*Data listing*:
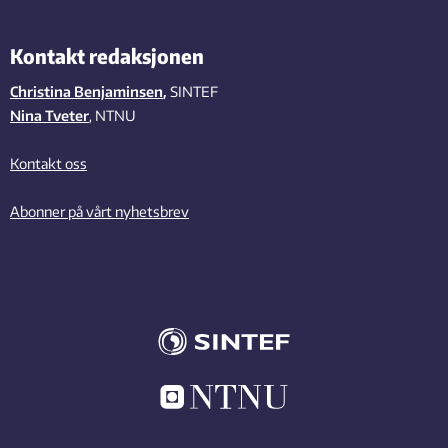
Kontakt redaksjonen
Christina Benjaminsen
,
SINTEF
Nina Tveter
, NTNU
Kontakt oss
Abonner på vårt nyhetsbrev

*What you have to do*: Return each entry exactly as it appears above, but exclude the pictures.

*Task output*:
Kontakt redaksjonen
Christina Benjaminsen
,
SINTEF
Nina Tveter
, NTNU
Kontakt oss
Abonner på vårt nyhetsbrev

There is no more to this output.